Na decisão mais recente, o Tribunal de Justiça do Distrito Federal e dos Territórios (TJDFT) determinou o sequestro de R$ 20,5 mil de verbas públicas a fim de comprar o remédio. Ao longo desses dois anos, o governo garantiu apenas dois meses e meio da prescrição.

Para a advogada Daniela Peon Tamanini, responsável pela defesa do processo que assegurou a uma família do Distrito Federal o plantio da cannabis para uso medicinal, esse problema nem sequer precisaria ser discutido se a Agência Nacional de Vigilância Sanitária (Anvisa) tivesse regulamentado o cultivo para fins medicinais.

“As pessoas precisam plantar se elas necessitam [da substância]. Isso também impacta a pesquisa, porque é muito difícil o acesso legal, além de ser preciso que as instituições demonstrem mais interesse na causa.

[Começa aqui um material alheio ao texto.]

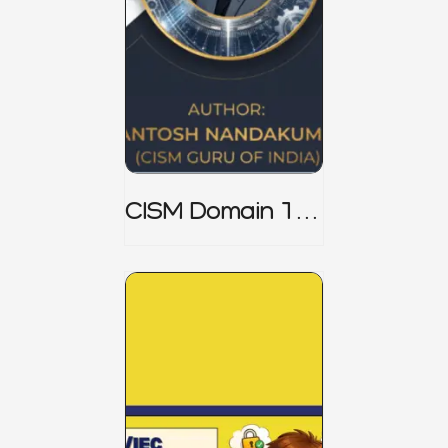
CISM Domain 1
Notes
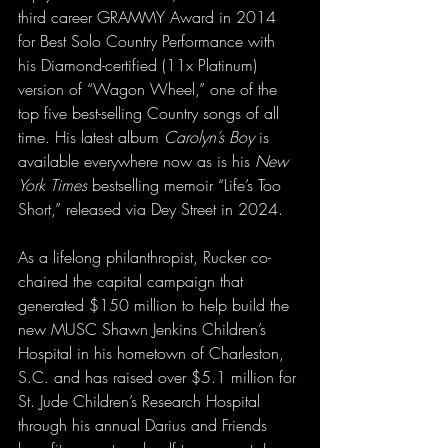
third career GRAMMY Award in 2014 
for Best Solo Country Performance with 
his Diamond-certified (11x Platinum) 
version of “Wagon Wheel,” one of the 
top five best-selling Country songs of all 
time. His latest album 
Carolyn’s Boy
 is 
available everywhere now as is his 
New 
York Times 
bestselling memoir “Life’s Too 
Short,” released via Dey Street in 2024.
As a lifelong philanthropist, Rucker co-
chaired the capital campaign that 
generated $150 million to help build the 
new MUSC Shawn Jenkins Children’s 
Hospital in his hometown of Charleston, 
S.C. and has raised over $5.1 million for 
St. Jude Children’s Research Hospital 
through his annual Darius and Friends 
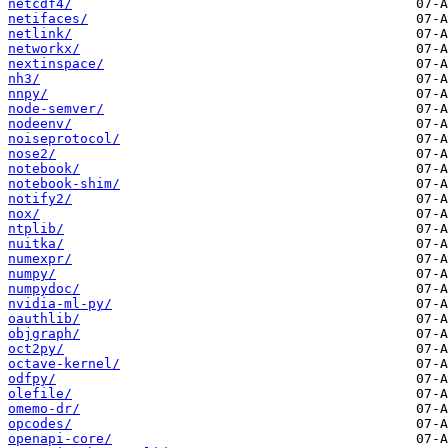
netcdf4/
netifaces/
netlink/
networkx/
nextinspace/
nh3/
nnpy/
node-semver/
nodeenv/
noiseprotocol/
nose2/
notebook/
notebook-shim/
notify2/
nox/
ntplib/
nuitka/
numexpr/
numpy/
numpydoc/
nvidia-ml-py/
oauthlib/
objgraph/
oct2py/
octave-kernel/
odfpy/
olefile/
omemo-dr/
opcodes/
openapi-core/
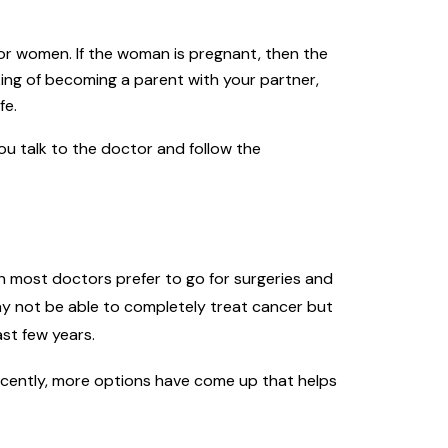
or women. If the woman is pregnant, then the
king of becoming a parent with your partner,
fe.
you talk to the doctor and follow the
h most doctors prefer to go for surgeries and
y not be able to completely treat cancer but
st few years.
Recently, more options have come up that helps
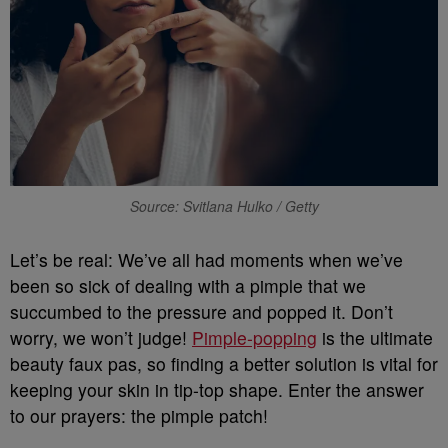
Source: Svitlana Hulko / Getty
Let’s be real: We’ve all had moments when we’ve
been so sick of dealing with a pimple that we
succumbed to the pressure and popped it. Don’t
worry, we won’t judge!
Pimple-popping
is the ultimate
beauty faux pas, so finding a better solution is vital for
keeping your skin in tip-top shape. Enter the answer
to our prayers: the pimple patch!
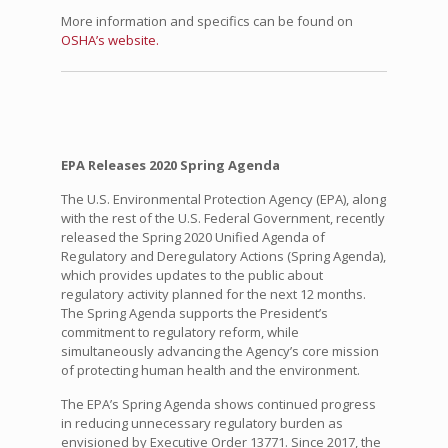
More information and specifics can be found on
OSHA’s website.
EPA Releases 2020 Spring Agenda
The U.S. Environmental Protection Agency (EPA), along
with the rest of the U.S. Federal Government, recently
released the Spring 2020 Unified Agenda of
Regulatory and Deregulatory Actions (Spring Agenda),
which provides updates to the public about
regulatory activity planned for the next 12 months.
The Spring Agenda supports the President’s
commitment to regulatory reform, while
simultaneously advancing the Agency’s core mission
of protecting human health and the environment.
The EPA’s Spring Agenda shows continued progress
in reducing unnecessary regulatory burden as
envisioned by Executive Order 13771. Since 2017, the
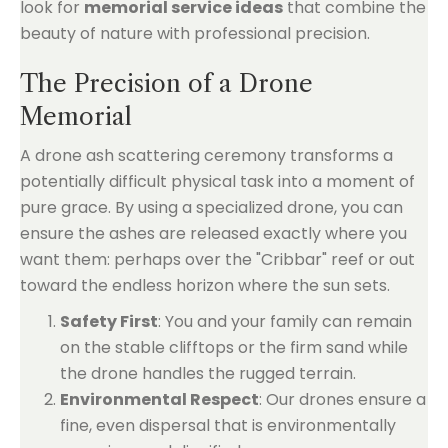
look for
memorial service ideas
that combine the
beauty of nature with professional precision.
The Precision of a Drone
Memorial
A drone ash scattering ceremony transforms a
potentially difficult physical task into a moment of
pure grace. By using a specialized drone, you can
ensure the ashes are released exactly where you
want them: perhaps over the "Cribbar" reef or out
toward the endless horizon where the sun sets.
Safety First
: You and your family can remain
on the stable clifftops or the firm sand while
the drone handles the rugged terrain.
Environmental Respect
: Our drones ensure a
fine, even dispersal that is environmentally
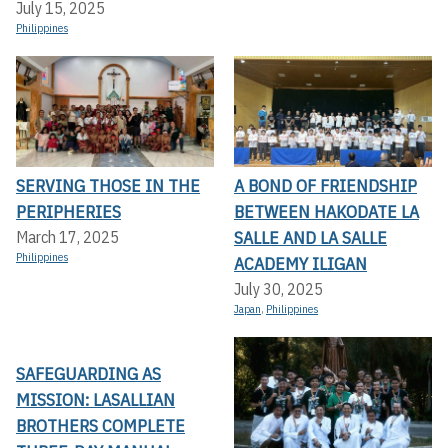
July 15, 2025
Philippines
SERVING THOSE IN THE
A BOND OF FRIENDSHIP
PERIPHERIES
BETWEEN HAKODATE LA
SALLE AND LA SALLE
March 17, 2025
Philippines
ACADEMY ILIGAN
July 30, 2025
Japan
,
Philippines
SAFEGUARDING AS
MISSION: LASALLIAN
BROTHERS COMPLETE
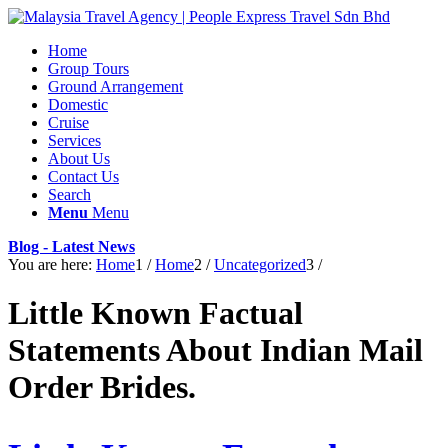
Home
Group Tours
Ground Arrangement
Domestic
Cruise
Services
About Us
Contact Us
Search
Menu
Menu
Blog - Latest News
You are here:
Home
1
/
Home
2
/
Uncategorized
3
/
Little Known Factual
Statements About Indian Mail
Order Brides.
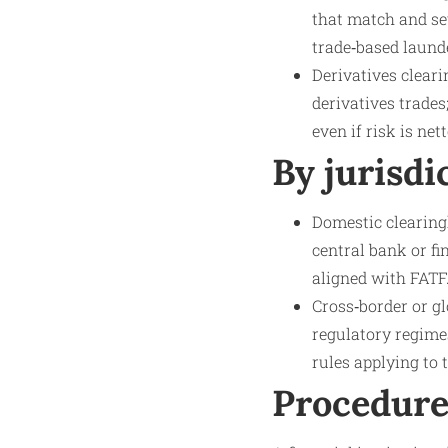
that match and set
trade‑based laund
Derivatives clear
derivatives trades
even if risk is net
By jurisdi
Domestic clearingh
central bank or f
aligned with FATF
Cross‑border or gl
regulatory regime
rules applying to 
Procedure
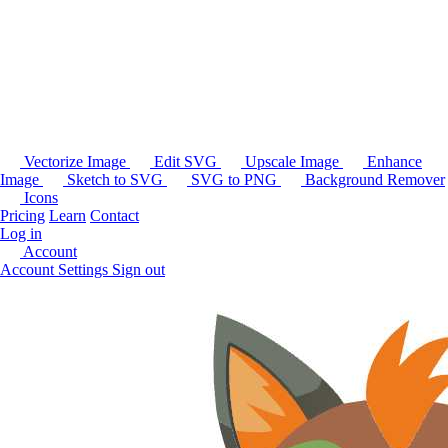
Vectorize Image
Edit SVG
Upscale Image
Enhance
Image
Sketch to SVG
SVG to PNG
Background Remover
Icons
Pricing
Learn
Contact
Log in
Account
Account Settings
Sign out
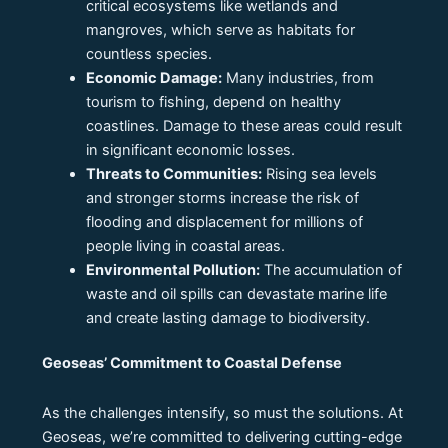
critical ecosystems like wetlands and
mangroves, which serve as habitats for
countless species.
Economic Damage:
Many industries, from
tourism to fishing, depend on healthy
coastlines. Damage to these areas could result
in significant economic losses.
Threats to Communities:
Rising sea levels
and stronger storms increase the risk of
flooding and displacement for millions of
people living in coastal areas.
Environmental Pollution:
The accumulation of
waste and oil spills can devastate marine life
and create lasting damage to biodiversity.
Geoseas’ Commitment to Coastal Defense
As the challenges intensify, so must the solutions. At
Geoseas, we’re committed to delivering cutting-edge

Já foi pior, mas o governo continua não fazendo a compra de maneira correta. O processo de aquisição leva até um ano, e as compras são feitas de seis em seis meses. Isso não garante o fluxo de estoques” Daniela Peon Tamanini, advogada

O outro lado
Procurada pela reportagem, a Secretaria de Saúde informou que a aquisição do medicamento à base de canabidiol para Uriel está em andamento.

“A pasta já recebeu propostas de duas empresas e, no momento, o processo está no Núcleo Jurídico. Por se tratar de medicação importada, a compra pode ser finalizada em até 60 dias”, afirmou.

 

Direito ao cultivo
Segundo dados do Instituto Aliança Verde de Pesquisas Científicas e Medicinais das Plantas, entidade com sede no Distrito Federal, mais de 800 médicos prescrevem cannabis no Brasil, e 4,6 mil pacientes no país têm direito a importar o extrato, a um custo que varia de R$ 375 a R$ 7 mil por mês.

O diretor do instituto, Rafael Evangelista Ladeira, mestre em fitoterápicos pela Universidade de Paris, critica a criminalização da planta e condena a explosão de prisões por tráfico de drogas nos últimos anos.

“Desde 2006 percebemos um aumento exponencial nas prisões por tráfico de drogas. Portanto, é notável que a lei não atingiu o propósito a que se destinava. Trata-se de um modelo repressor e corrompido, que prende principalmente negros e pobres financeiramente, em sua maioria réus primários. Pelo nosso instituto estamos buscando legalmente o direito ao cultivo, exclusivamente para fins científicos e medicinais, para pacientes devidamente registrados, com laudo e prescrição médica”, afirma.